SOURCE INFORMATION:
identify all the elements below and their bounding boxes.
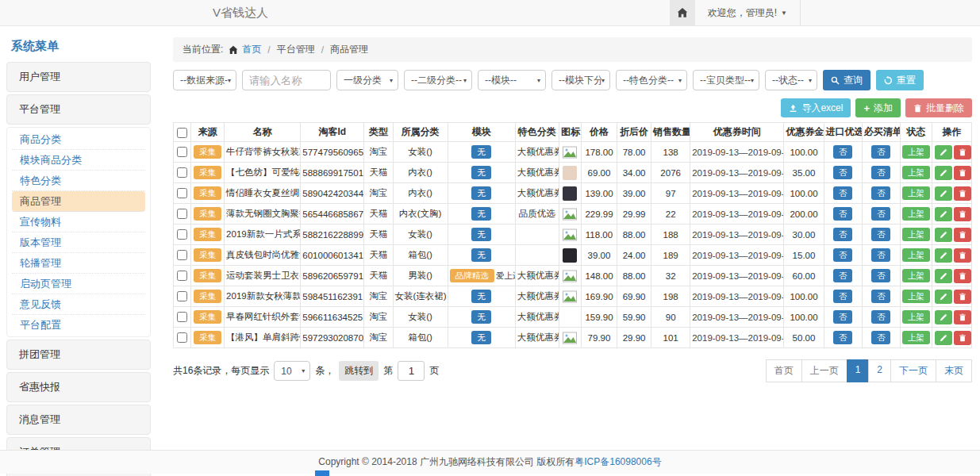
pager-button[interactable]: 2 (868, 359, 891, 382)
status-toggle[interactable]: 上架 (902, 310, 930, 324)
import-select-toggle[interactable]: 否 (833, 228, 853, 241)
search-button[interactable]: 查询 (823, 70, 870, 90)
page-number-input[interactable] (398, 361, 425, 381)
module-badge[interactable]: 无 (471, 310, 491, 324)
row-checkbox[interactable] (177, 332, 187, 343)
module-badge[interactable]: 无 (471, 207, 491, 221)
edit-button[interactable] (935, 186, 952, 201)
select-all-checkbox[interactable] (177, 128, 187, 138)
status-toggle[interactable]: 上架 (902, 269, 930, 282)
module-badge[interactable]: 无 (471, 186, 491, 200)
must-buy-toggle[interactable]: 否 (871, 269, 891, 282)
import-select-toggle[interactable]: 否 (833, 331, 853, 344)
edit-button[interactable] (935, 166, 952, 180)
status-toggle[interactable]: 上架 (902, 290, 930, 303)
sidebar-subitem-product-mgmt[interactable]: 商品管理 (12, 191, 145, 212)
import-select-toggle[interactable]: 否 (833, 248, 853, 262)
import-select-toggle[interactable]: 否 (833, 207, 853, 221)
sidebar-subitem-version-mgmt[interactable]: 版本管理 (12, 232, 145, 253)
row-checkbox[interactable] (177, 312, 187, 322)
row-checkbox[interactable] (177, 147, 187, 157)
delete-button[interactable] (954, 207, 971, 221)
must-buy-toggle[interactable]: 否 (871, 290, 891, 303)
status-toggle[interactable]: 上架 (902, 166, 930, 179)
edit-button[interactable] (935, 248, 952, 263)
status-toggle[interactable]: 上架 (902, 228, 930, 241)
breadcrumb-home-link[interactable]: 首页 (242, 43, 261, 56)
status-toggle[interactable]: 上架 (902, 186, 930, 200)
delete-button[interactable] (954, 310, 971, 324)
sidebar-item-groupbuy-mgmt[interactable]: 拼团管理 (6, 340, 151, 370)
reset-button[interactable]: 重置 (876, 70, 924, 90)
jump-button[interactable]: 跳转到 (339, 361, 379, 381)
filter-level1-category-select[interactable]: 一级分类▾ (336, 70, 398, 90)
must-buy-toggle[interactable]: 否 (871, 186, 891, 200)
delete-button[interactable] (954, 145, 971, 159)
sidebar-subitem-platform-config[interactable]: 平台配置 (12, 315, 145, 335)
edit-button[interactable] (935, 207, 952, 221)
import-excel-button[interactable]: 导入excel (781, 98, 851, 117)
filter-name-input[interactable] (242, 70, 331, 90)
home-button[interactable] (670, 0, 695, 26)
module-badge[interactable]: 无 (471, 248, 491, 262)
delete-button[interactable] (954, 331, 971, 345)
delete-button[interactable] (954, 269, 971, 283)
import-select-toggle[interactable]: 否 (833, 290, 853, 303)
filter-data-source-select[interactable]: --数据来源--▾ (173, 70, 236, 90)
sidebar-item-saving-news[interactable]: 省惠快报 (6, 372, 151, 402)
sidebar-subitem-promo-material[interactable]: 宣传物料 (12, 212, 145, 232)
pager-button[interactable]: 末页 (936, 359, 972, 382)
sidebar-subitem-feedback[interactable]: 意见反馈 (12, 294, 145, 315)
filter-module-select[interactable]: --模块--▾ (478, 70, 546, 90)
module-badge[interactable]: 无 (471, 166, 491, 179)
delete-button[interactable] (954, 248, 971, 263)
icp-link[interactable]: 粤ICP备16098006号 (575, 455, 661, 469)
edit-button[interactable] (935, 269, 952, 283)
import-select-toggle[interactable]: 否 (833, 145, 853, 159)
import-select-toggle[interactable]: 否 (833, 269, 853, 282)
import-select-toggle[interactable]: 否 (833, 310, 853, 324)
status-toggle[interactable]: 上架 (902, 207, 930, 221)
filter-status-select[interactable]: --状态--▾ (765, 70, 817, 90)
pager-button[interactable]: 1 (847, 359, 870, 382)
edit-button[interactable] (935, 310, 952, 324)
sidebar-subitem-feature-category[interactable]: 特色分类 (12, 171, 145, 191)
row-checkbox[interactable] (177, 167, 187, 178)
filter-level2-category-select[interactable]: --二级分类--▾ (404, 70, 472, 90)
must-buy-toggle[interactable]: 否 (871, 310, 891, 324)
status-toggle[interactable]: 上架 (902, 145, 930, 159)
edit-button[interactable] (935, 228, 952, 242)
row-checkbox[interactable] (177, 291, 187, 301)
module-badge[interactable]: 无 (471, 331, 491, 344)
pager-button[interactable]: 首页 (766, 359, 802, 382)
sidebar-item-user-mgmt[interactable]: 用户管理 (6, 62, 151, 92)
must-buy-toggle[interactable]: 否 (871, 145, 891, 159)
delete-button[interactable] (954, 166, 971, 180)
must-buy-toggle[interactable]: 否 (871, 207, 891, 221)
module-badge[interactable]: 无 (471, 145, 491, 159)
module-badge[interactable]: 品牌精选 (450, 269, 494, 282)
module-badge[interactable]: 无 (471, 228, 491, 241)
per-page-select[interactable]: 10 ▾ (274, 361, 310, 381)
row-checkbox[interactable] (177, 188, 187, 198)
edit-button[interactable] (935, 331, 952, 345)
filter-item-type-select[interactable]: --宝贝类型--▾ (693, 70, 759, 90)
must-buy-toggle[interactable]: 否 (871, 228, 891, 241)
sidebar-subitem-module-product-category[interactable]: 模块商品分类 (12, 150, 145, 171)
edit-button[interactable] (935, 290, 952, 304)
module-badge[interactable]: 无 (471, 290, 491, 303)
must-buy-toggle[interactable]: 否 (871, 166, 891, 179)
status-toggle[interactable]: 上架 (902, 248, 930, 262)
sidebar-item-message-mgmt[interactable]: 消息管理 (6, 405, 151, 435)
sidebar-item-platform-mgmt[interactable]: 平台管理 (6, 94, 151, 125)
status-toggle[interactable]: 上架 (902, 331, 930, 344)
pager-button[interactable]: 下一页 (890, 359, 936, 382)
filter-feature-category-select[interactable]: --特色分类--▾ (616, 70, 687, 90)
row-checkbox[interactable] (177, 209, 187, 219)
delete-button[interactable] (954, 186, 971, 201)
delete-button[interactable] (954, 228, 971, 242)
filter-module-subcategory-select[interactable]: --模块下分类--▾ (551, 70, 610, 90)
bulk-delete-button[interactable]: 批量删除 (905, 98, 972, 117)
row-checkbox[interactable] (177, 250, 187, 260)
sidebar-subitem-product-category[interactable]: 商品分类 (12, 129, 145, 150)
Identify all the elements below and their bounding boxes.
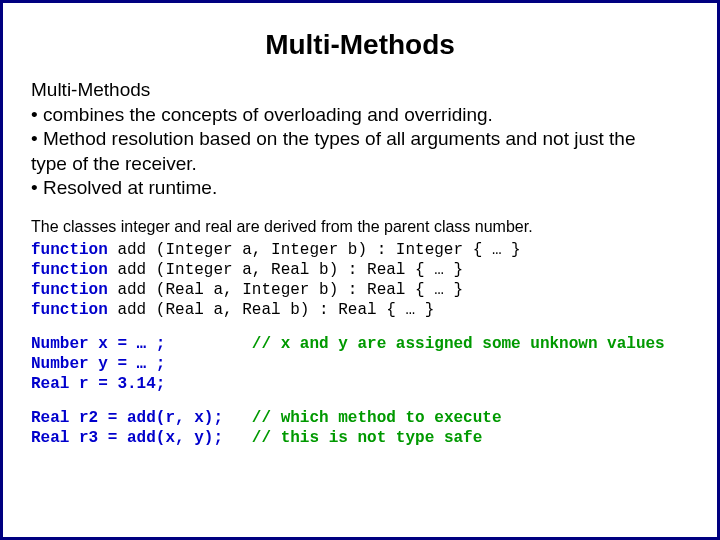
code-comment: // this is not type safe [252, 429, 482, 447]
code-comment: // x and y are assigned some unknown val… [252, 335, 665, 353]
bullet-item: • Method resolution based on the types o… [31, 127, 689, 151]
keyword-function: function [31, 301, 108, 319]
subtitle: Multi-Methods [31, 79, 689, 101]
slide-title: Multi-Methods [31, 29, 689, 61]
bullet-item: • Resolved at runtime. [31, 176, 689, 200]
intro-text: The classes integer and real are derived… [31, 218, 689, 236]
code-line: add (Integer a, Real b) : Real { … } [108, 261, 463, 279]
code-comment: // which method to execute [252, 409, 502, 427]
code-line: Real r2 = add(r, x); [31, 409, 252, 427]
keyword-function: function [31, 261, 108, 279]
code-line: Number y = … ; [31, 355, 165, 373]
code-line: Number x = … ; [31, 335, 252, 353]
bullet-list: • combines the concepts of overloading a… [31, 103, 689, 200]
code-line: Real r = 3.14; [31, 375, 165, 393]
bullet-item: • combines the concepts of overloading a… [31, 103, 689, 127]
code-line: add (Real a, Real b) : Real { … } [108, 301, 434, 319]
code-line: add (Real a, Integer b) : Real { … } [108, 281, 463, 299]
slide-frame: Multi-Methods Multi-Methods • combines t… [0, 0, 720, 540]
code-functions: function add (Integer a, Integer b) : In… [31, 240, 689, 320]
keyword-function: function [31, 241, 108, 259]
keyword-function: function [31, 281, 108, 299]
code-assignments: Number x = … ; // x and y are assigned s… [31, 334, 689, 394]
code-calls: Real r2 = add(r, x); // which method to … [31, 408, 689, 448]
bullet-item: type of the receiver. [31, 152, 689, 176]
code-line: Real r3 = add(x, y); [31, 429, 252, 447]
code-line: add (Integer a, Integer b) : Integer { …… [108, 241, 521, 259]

ABOUT THIS TASK: Copy all lines from the data above that contain the word "link".

WRITTEN ANSWER:
breadcrumb-home-link[interactable]: 首页 (242, 43, 261, 56)
icp-link[interactable]: 粤ICP备16098006号 (575, 455, 661, 469)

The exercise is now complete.